Wilson’ın bu sözlerinden de anlaşılacağı üzere kamu yönetimine ilişkin ilk çalışmaların Amerika’dan önce yapıldığı açıkça görülmektedir. Bu anlamda Rutgers 1987 yılında yayınladığı makalesinde, 1656 yılında kamu yönetimi ile ilgili ilk özel çalışmayı (German Principality) gerçekleştiren kişi olarak gördüğü Seckendorff’a ve daha sonra 1700’lerde bu konuyu ele alıp geliştiren Delamare’e işaret etmektedir. Rutgers’a göre bu iki ismin yaptığı çalışmalar, devlet yönetimiyle ilgili kapsamlı yasal bilgiler içermese de ve önemli bir kamu yönetimi içeriğine sahip bulunmasa da, alanla ilgili yapılan ilk çalışmalar olarak değerlendirilmelidir. Yine Rutgers’a göre, Kamu Yönetiminin ortaya çıkışına zemin hazırlayan önemli kaynaklardan biri de Kameralizm olup 1729’da Kameralizm çalışmaları yapmak üzere Prusya’da akademisyenlerin görevlendirilmesi, bu anlamda kameral kürsülerin kurulması kamu yönetiminin akademik bir disiplin olarak ele alınması sürecinde büyük öneme sahiptir (Rutgers, 1987: 7). Şaylan’a (1996: 4) göre de devlet idaresini bir bütün olarak ele alan ve bir disiplin olarak kamu yönetiminin ortaya çıkıp gelişmesine zemin hazırlayan akımlardan olan Kameralizm, 18. ve 19. yüzyıllarda özellikle Prusya ve Avusturya’da uygulamaya dönük bir idare bilimi oluşmasına ve kamu bürokrasisinin ortaya çıkmasına kaynaklık etmiştir.

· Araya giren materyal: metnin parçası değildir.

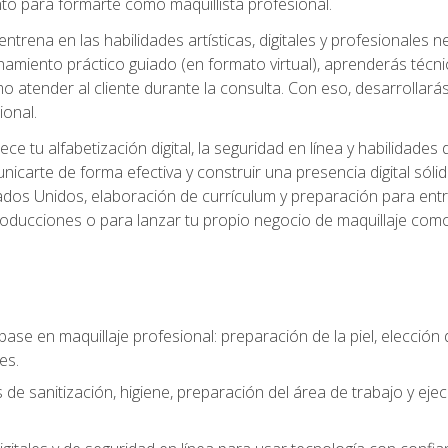
o para formarte como maquillista profesional.
ntrena en las habilidades artísticas, digitales y profesionales 
amiento práctico guiado (en formato virtual), aprenderás técnica
 atender al cliente durante la consulta. Con eso, desarrollará
ional.
ece tu alfabetización digital, la seguridad en línea y habilida
nicarte de forma efectiva y construir una presencia digital sóli
ados Unidos, elaboración de currículum y preparación para entre
 producciones o para lanzar tu propio negocio de maquillaje como
base en maquillaje profesional: preparación de la piel, elecció
es.
 de sanitización, higiene, preparación del área de trabajo y eje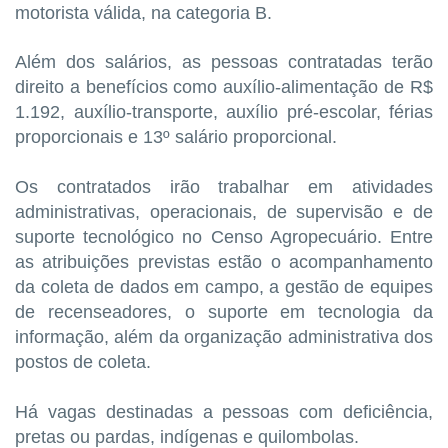
motorista válida, na categoria B.
Além dos salários, as pessoas contratadas terão
direito a benefícios como auxílio-alimentação de R$
1.192, auxílio-transporte, auxílio pré-escolar, férias
proporcionais e 13º salário proporcional.
Os contratados irão trabalhar em atividades
administrativas, operacionais, de supervisão e de
suporte tecnológico no Censo Agropecuário. Entre
as atribuições previstas estão o acompanhamento
da coleta de dados em campo, a gestão de equipes
de recenseadores, o suporte em tecnologia da
informação, além da organização administrativa dos
postos de coleta.
Há vagas destinadas a pessoas com deficiência,
pretas ou pardas, indígenas e quilombolas.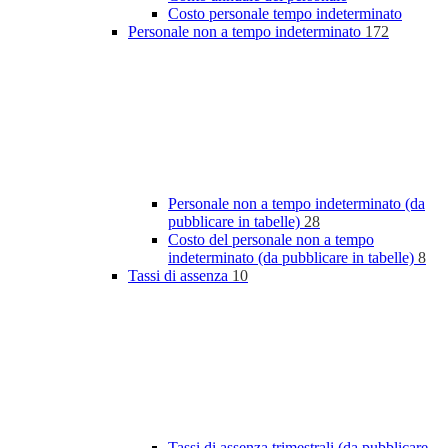
Costo personale tempo indeterminato
Personale non a tempo indeterminato
172
Personale non a tempo indeterminato (da
pubblicare in tabelle)
28
Costo del personale non a tempo
indeterminato (da pubblicare in tabelle)
8
Tassi di assenza
10
Tassi di assenza trimestrali (da pubblicare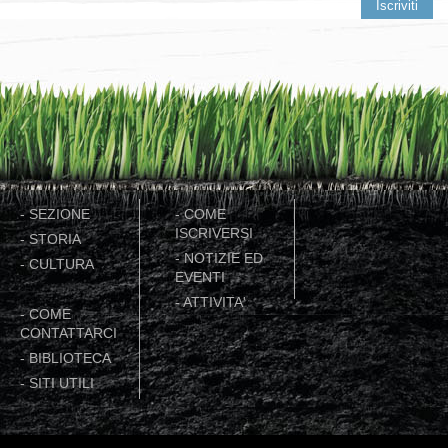
-
SEZIONE
-
COME
ISCRIVERSI
-
STORIA
-
NOTIZIE ED
-
CULTURA
EVENTI
-
ATTIVITA'
-
COME
CONTATTARCI
-
BIBLIOTECA
-
SITI UTILI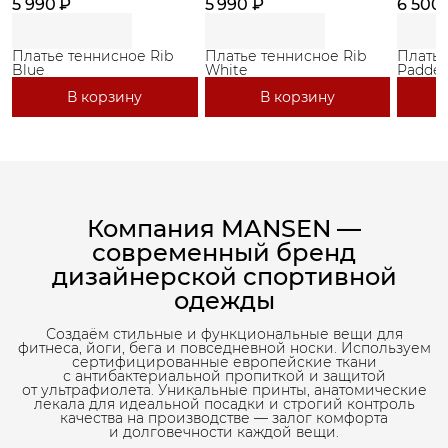
5 990 ₽
5 990 ₽
6 500
Платье теннисное Rib
Платье теннисное Rib
Платье
Blue
White
Paddel
В корзину
В корзину
Компания MANSEN —
современный бренд
дизайнерской спортивной
одежды
Создаём стильные и функциональные вещи для
фитнеса, йоги, бега и повседневной носки. Используем
сертифицированные европейские ткани
с антибактериальной пропиткой и защитой
от ультрафиолета. Уникальные принты, анатомические
лекала для идеальной посадки и строгий контроль
качества на производстве — залог комфорта
и долговечности каждой вещи.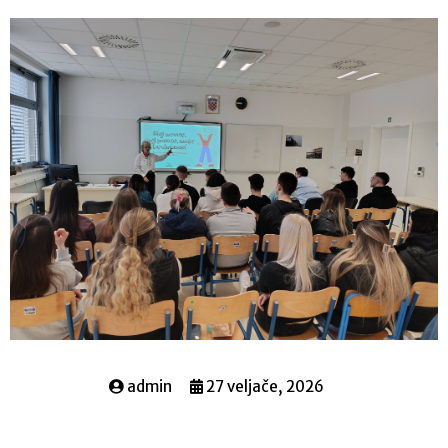
admin
27 veljače, 2026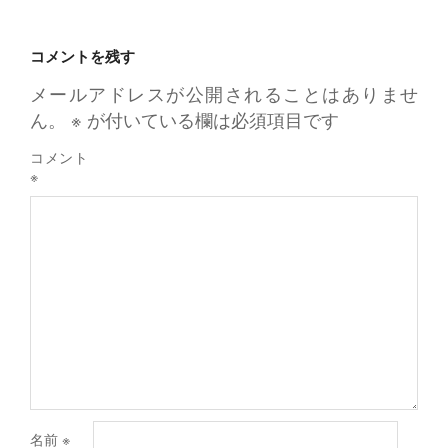
コメントを残す
メールアドレスが公開されることはありませ
ん。
※
が付いている欄は必須項目です
コメント
※
名前
※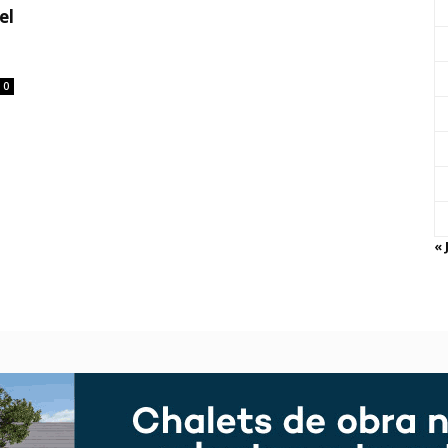
el
0
« 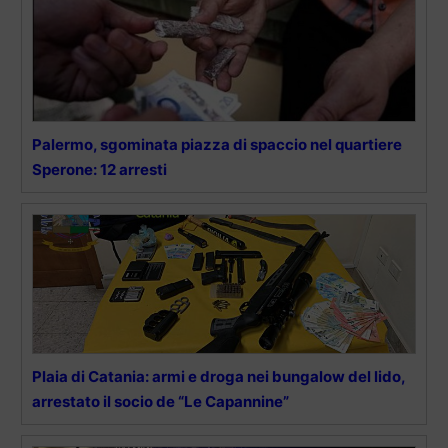
Palermo, sgominata piazza di spaccio nel quartiere
Sperone: 12 arresti
Plaia di Catania: armi e droga nei bungalow del lido,
arrestato il socio de “Le Capannine”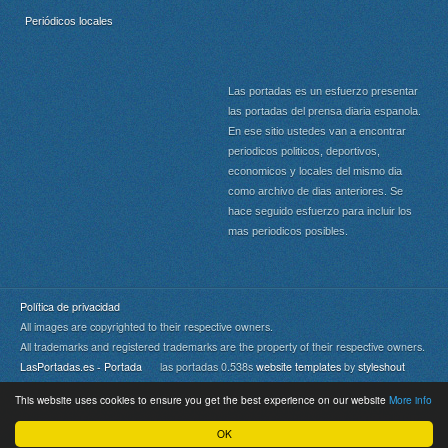
Periódicos locales
Las portadas es un esfuerzo presentar
las portadas del prensa diaria espanola.
En ese sitio ustedes van a encontrar
periodicos politicos, deportivos,
economicos y locales del mismo dia
como archivo de dias anteriores. Se
hace seguido esfuerzo para incluir los
mas periodicos posibles.
Política de privacidad
All images are copyrighted to their respective owners.
All trademarks and registered trademarks are the property of their respective owners.
LasPortadas.es - Portada
las portadas 0.538s
website templates
by
styleshout
This website uses cookies to ensure you get the best experience on our website
More info
Portada
|
Top
OK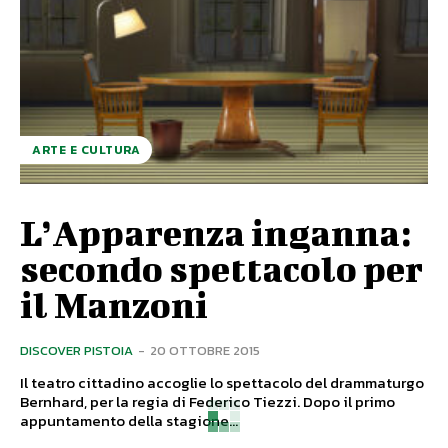
ARTE E CULTURA
L’Apparenza inganna:
secondo spettacolo per
il Manzoni
DISCOVER PISTOIA
-
20 OTTOBRE 2015
Il teatro cittadino accoglie lo spettacolo del drammaturgo
Bernhard, per la regia di Federico Tiezzi. Dopo il primo
appuntamento della stagione...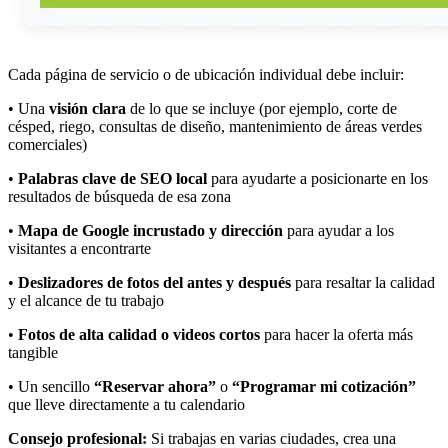
Cada página de servicio o de ubicación individual debe incluir:
• Una
visión clara
de lo que se incluye (por ejemplo, corte de
césped, riego, consultas de diseño, mantenimiento de áreas verdes
comerciales)
•
Palabras clave de SEO local
para ayudarte a posicionarte en los
resultados de búsqueda de esa zona
•
Mapa de Google incrustado y dirección
para ayudar a los
visitantes a encontrarte
•
Deslizadores de fotos del antes y después
para resaltar la calidad
y el alcance de tu trabajo
•
Fotos de alta calidad o videos cortos
para hacer la oferta más
tangible
• Un sencillo
“Reservar ahora”
o
“Programar mi cotización”
que lleve directamente a tu calendario
Consejo profesional:
Si trabajas en varias ciudades, crea una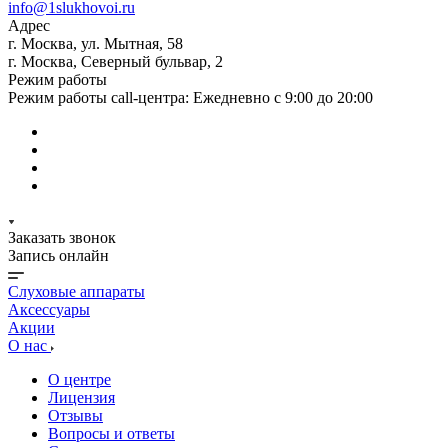
info@1slukhovoi.ru
Адрес
г. Москва, ул. Мытная, 58
г. Москва, Северный бульвар, 2
Режим работы
Режим работы call-центра: Ежедневно с 9:00 до 20:00
Заказать звонок
Запись онлайн
Слуховые аппараты
Аксессуары
Акции
О нас
О центре
Лицензия
Отзывы
Вопросы и ответы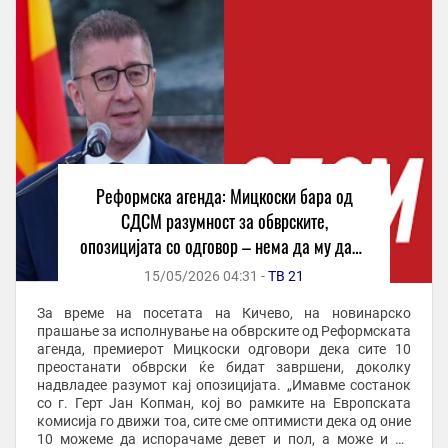
Реформска агенда: Мицкоски бара од
СДСМ разумност за обврските,
опозицијата со одговор – нема да му даде
алиби за нивно неисполнување
15/05/2026 04:31 -
ТВ 21
За време на посетата на Кичево, на новинарско
прашање за исполнување на обврските од Реформската
агенда, премиерот Мицкоски одговори дека сите 10
преостанати обврски ќе бидат завршени, доколку
надвладее разумот кај опозицијата. „Имавме состанок
со г. Герт Јан Копман, кој во рамките на Европската
комисија го движи тоа, сите сме оптимисти дека од оние
10 можеме да испорачаме девет и пол, а може и 10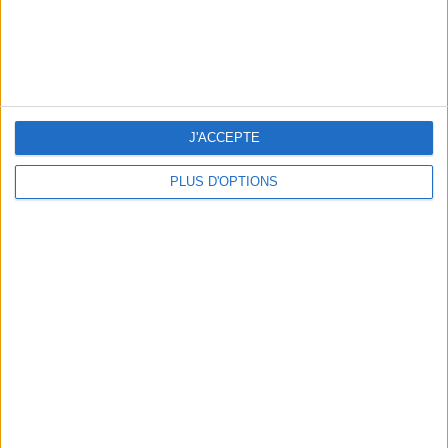
J'ACCEPTE
THE BEST SOUTHERN RESTAURANTS IN PARIS
PLUS D'OPTIONS
5 SPA GETAWAYS LESS THAN 2 HOURS FROM PARIS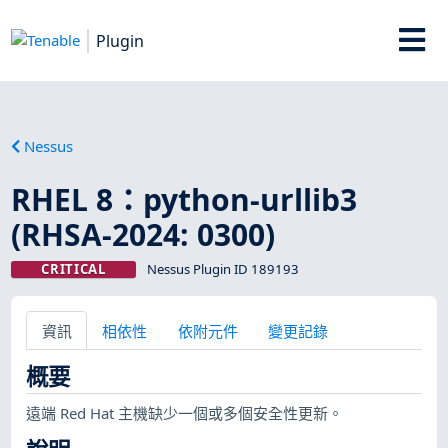
Plugin
Nessus
RHEL 8：python-urllib3
(RHSA-2024: 0300)
CRITICAL
Nessus Plugin ID 189193
資訊
相依性
依附元件
變更記錄
概要
遠端 Red Hat 主機缺少一個或多個安全性更新。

Amerikalı kamu yönetimci Daniel W. Martin de “Deja Vu: French Antecedents Of American Puplic

Administration” (Amerikan Kamu Yönetiminin Fransız Ataları) isimli makalesinde Rutgers’ın

görüşlerine paralel şekilde bu hususu dile getirmektedir. Martin’e göre çoğu araştırmacı ekseriyetle kamu yönetiminin Amerikan icadı, yerli ve kendine özgü (sui generis) olduğunu kabul etmekte ve bunu Woodrow Wilson’nun 1887 yılında yayınladığı “The Study Of Administration” isimli makalesine dayandırmaktadır. Ancak durum akademik camiadaki bu yaygın kabulün tersinedir. Çünkü Amerikan kamu yönetimi literatüründe kullanılan hemen her önemli kavram çok daha önceden Fransa’da kullanılmış ve hatta yayınlanmıştır (Martin, 1987: 297).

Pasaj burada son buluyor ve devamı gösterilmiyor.